EXERCISE GOAL
Which lines of the material hold the word "programa"? Copy each one.

────────────────

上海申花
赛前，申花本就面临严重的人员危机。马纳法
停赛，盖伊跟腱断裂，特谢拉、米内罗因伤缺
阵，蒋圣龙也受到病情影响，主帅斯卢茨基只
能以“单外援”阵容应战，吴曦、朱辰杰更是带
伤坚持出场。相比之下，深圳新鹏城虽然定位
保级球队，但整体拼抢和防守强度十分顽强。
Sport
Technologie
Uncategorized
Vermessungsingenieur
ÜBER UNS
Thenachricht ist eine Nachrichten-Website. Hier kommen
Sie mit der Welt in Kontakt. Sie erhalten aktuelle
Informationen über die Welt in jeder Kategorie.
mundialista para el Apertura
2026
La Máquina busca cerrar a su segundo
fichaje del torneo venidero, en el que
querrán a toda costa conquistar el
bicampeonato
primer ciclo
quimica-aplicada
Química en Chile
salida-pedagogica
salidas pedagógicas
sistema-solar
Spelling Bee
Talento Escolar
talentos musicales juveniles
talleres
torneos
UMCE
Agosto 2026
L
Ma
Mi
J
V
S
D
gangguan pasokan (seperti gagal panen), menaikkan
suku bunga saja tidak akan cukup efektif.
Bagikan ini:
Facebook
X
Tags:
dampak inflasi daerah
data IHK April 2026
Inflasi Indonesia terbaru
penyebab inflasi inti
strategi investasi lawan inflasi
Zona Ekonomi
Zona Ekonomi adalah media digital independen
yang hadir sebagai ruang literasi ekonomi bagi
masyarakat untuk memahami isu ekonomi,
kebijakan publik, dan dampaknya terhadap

────────────────

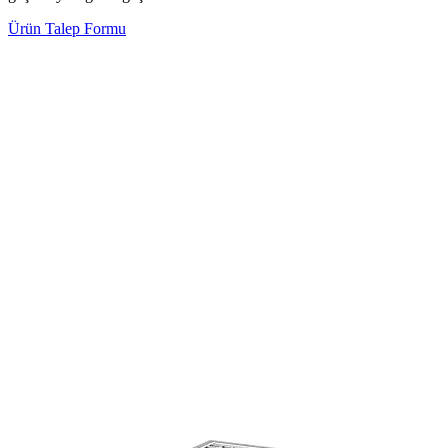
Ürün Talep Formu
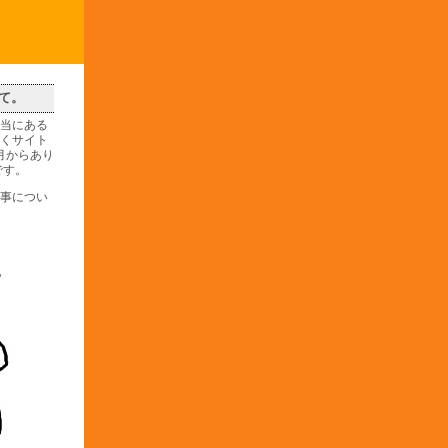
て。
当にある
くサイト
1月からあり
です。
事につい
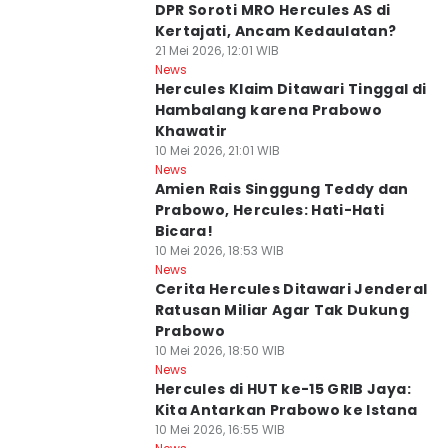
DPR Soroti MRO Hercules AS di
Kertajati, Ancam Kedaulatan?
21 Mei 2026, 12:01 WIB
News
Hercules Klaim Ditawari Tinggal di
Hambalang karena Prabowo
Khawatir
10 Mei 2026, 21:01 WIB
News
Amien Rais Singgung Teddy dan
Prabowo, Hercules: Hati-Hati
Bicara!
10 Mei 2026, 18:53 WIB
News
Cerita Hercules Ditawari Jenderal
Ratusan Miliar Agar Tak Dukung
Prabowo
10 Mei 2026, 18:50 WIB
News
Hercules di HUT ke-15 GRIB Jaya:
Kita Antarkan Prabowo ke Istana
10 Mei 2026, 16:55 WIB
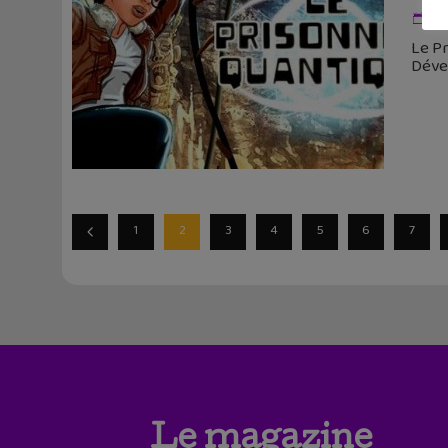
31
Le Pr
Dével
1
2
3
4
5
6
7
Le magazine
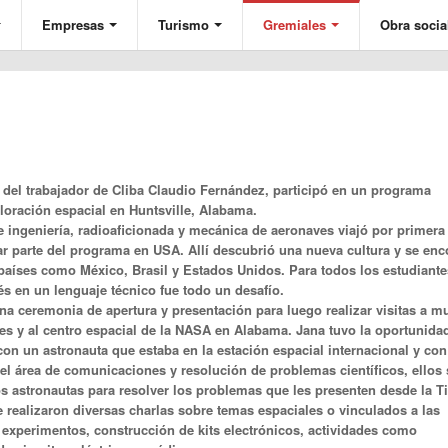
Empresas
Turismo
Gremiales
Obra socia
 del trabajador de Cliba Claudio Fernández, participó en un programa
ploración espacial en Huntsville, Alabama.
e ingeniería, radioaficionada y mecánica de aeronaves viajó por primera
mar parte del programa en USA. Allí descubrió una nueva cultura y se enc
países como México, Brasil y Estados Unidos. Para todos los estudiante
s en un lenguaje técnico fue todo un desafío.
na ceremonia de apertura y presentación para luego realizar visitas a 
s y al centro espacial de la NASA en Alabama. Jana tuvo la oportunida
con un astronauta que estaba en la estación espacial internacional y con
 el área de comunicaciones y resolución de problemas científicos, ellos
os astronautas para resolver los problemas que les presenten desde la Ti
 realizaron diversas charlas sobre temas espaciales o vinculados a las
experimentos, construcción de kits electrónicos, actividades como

────────────────

FINISHED EXERCISE
 del trabajador de Cliba Claudio Fernández, participó en un programa
mar parte del programa en USA. Allí descubrió una nueva cultura y se enc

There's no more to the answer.